Supaya tak terkesan kusam, warga nelayan mengecat jembatan titian itu dengan warna-warni yang cantik di beberapa spot. Sungguh Instagramable! Ketika hari semakin petang, kaum muda-mudi mulai terlihat berdatangan. Secara berkelompok maupun sendirian, mereka sibuk berpose selfie atau berburu sunset.
Selain itu, walaupun tampak sangar, para nelayan sekitar pun ternyata bersikap santun. Mereka bahkan rela mengalah demi tak mengganggu kesibukan berfoto-foto pengunjung. Padahal, mereka sedang bekerja, tidak tengah bersenang-senang. Malahan, mereka dengan suka cita menunjukkan tempat-tempat menarik lainnya di sana. Para nelayan pun tak keberatan aktivitas mereka diabadikan sebagai fotografi bertema human interest.
Sebetulnya, Geladak Gede menyimpan potensi wisata bahari, mengingat tidak ada wisata pantai di pusat kota. Lebih-lebih Pantai Dalegan yang berada di Kecamatan Panceng berjarak kurang lebih satu jam perjalanan dari pusat kota. Oleh sebab itu, Geladak Gede bisa menjadi alternatif sobat traveler kala berkunjung ke Kabupaten Gresik.
Suasana Religi dan Kota Bandar
Desa Lumpur, lokasi Geladak Gede, adalah daerah pesisir yang kental dengan nuansa agama Islam. Kabupaten Gresik sendiri termasyhur karena destinasi wisata religinya. Kota yang sekarang berpenduduk sekitar 1,5 juta jiwa ini sendiri sempat menjadi pusat penyebaran agama Islam pada masa lampau dengan situs Giri Kedaton sebagai jantungnya.
Selain itu, daerah pesisir Kabupaten Gresik sebetulnya memiliki makna yang mendalam bagi Wong Nggersik. Pada masa lampau, Gresik merupakan salah satu kota bandar terbesar di nusantara. Pelabuhan di Gresik mula-mula berdiri dan mencapai masa kejayaannya pada pertengahan abad ke-14.

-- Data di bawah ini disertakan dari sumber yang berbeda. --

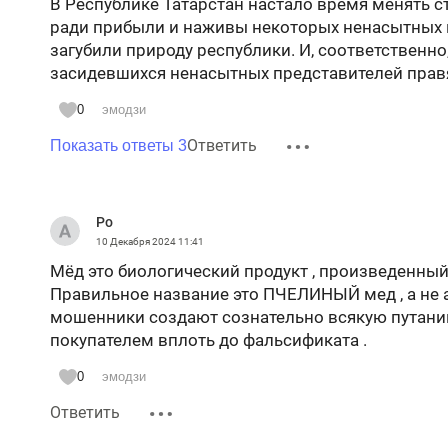
В Республике Татарстан настало время менять с
ради прибыли и наживы некоторых ненасытных п
загубили природу республики. И, соответственно
засидевшихся ненасытных представителей прав
0
эмодзи
Ответить
Показать ответы 3
Ро
10 Декабря 2024
11:41
Мёд это биологический продукт , произведенны
Правильное название это ПЧЕЛИНЫЙ мед , а не а
мошенники создают сознательно всякую путаниц
покупателем вплоть до фальсификата .
0
эмодзи
Ответить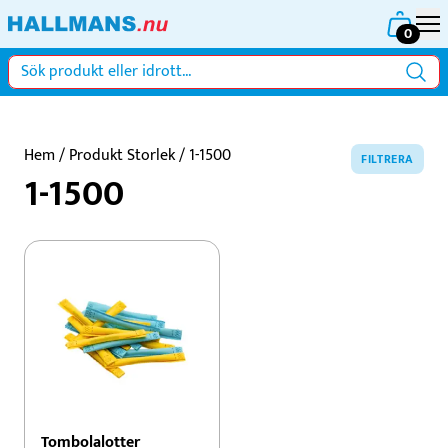
0
Hem
/ Produkt Storlek / 1-1500
FILTRERA
1-1500
Tombolalotter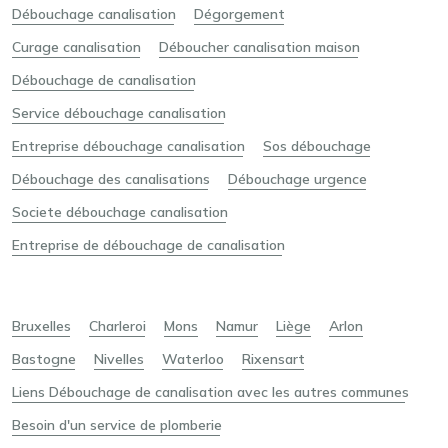
Débouchage canalisation
Dégorgement
Curage canalisation
Déboucher canalisation maison
Débouchage de canalisation
Service débouchage canalisation
Entreprise débouchage canalisation
Sos débouchage
Débouchage des canalisations
Débouchage urgence
Societe débouchage canalisation
Entreprise de débouchage de canalisation
Bruxelles
Charleroi
Mons
Namur
Liège
Arlon
Bastogne
Nivelles
Waterloo
Rixensart
Liens Débouchage de canalisation avec les autres communes
Besoin d'un service de plomberie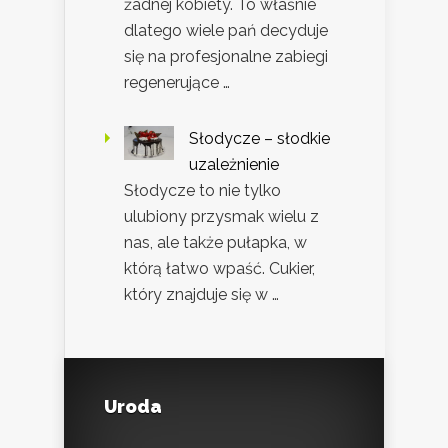
żadnej kobiety. To właśnie
dlatego wiele pań decyduje
się na profesjonalne zabiegi
regenerujące …
Słodycze – słodkie
uzależnienie
Słodycze to nie tylko
ulubiony przysmak wielu z
nas, ale także pułapka, w
którą łatwo wpaść. Cukier,
który znajduje się w …
Uroda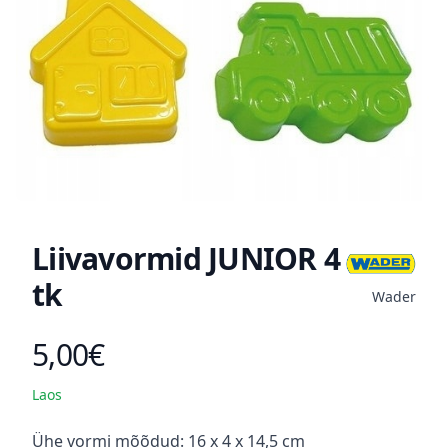
Liivavormid JUNIOR 4
tk
Wader
5,00€
Toote hind
Laos
Kirjeldus
Ühe vormi mõõdud: 16 x 4 x 14,5 cm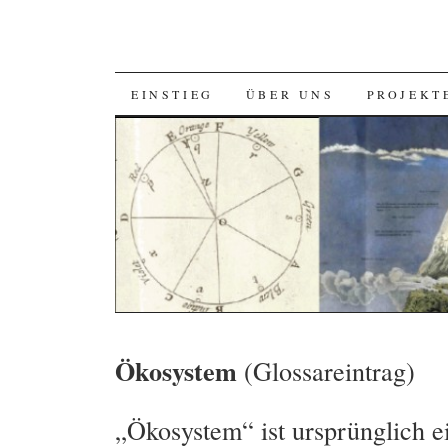
SKIP
EINSTIEG
ÜBER UNS
PROJEKT
TO
CONTENT
Ökosystem
(Glossareintrag)
„Ökosystem“ ist ursprünglich ei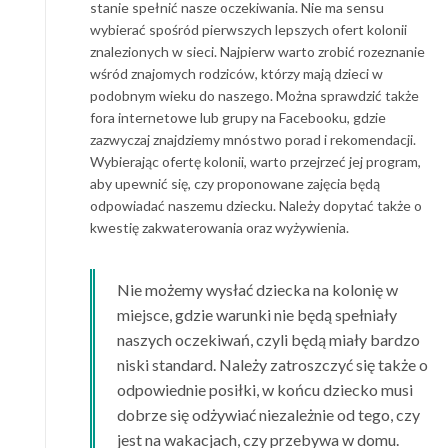
stanie spełnić nasze oczekiwania. Nie ma sensu
wybierać spośród pierwszych lepszych ofert kolonii
znalezionych w sieci. Najpierw warto zrobić rozeznanie
wśród znajomych rodziców, którzy mają dzieci w
podobnym wieku do naszego. Można sprawdzić także
fora internetowe lub grupy na Facebooku, gdzie
zazwyczaj znajdziemy mnóstwo porad i rekomendacji.
Wybierając ofertę kolonii, warto przejrzeć jej program,
aby upewnić się, czy proponowane zajęcia będą
odpowiadać naszemu dziecku. Należy dopytać także o
kwestię zakwaterowania oraz wyżywienia.
Nie możemy wysłać dziecka na kolonię w
miejsce, gdzie warunki nie będą spełniały
naszych oczekiwań, czyli będą miały bardzo
niski standard. Należy zatroszczyć się także o
odpowiednie posiłki, w końcu dziecko musi
dobrze się odżywiać niezależnie od tego, czy
jest na wakacjach, czy przebywa w domu.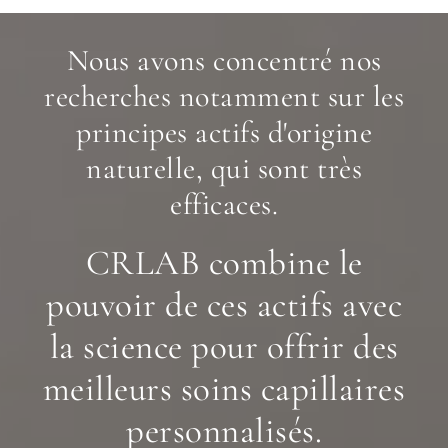
Nous avons concentré nos
recherches notamment sur les
principes actifs d'origine
naturelle, qui sont très
efficaces.
CRLAB combine le
pouvoir de ces actifs avec
la science pour offrir des
meilleurs soins capillaires
personnalisés.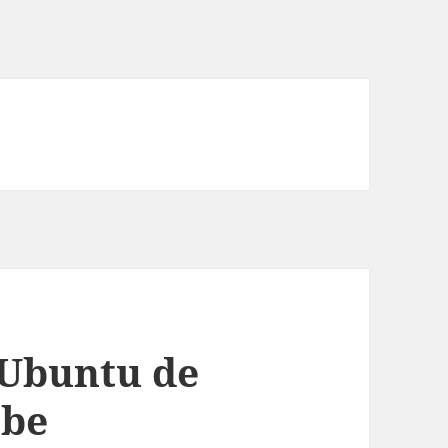
 Ubuntu de
ube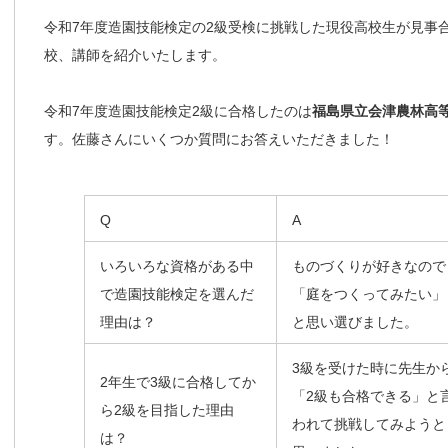
令和7年度造園技能検定の2級受検に挑戦した現役高校生が見事
校、講師を紹介いたします。
令和7年度造園技能検定2級に合格したのは
福島県立会津農林高
す。佐藤さんにいくつか質問にお答えいただきました！
Q
A
いろいろな資格がある中
ものづくりが好きなので
で造園技能検定を選んだ
「庭をつくってみたい」
理由は？
と思い選びました。
3級を受けた時に先生か
2年生で3級に合格してか
「2級も合格できる」と
ら2級を目指した理由
われて挑戦してみようと
は？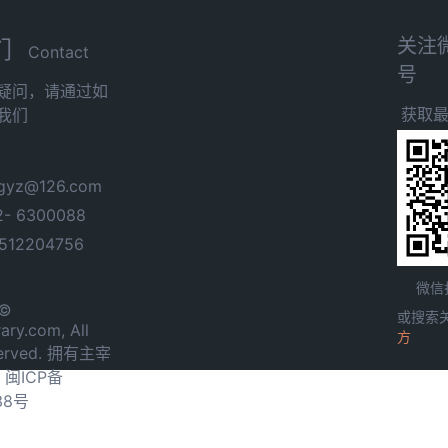
关注
们
Contact
号
疑问，请通过如
获取
我们
yz@126.com
- 6300088
12204756
微信
 ©
或搜索
ary.com, All
方
served. 拥有主宰
.
闽ICP备
38号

Pelaut Cina menyebut Gresik dengan Tse Tsun (perkampungan kotor) sementara para pedagang Arab menyebutnya dengan Qarra Syaik (tancapkan sesuatu). Di pesisir pantai Gresik itulah Syekh Maulana Malik Ibrahim menginjakkan kaki pertama kali di bumi Indos Nesos, sebelum akhirnya berhasil menyebarkan agama Islam di Pulau Jawa.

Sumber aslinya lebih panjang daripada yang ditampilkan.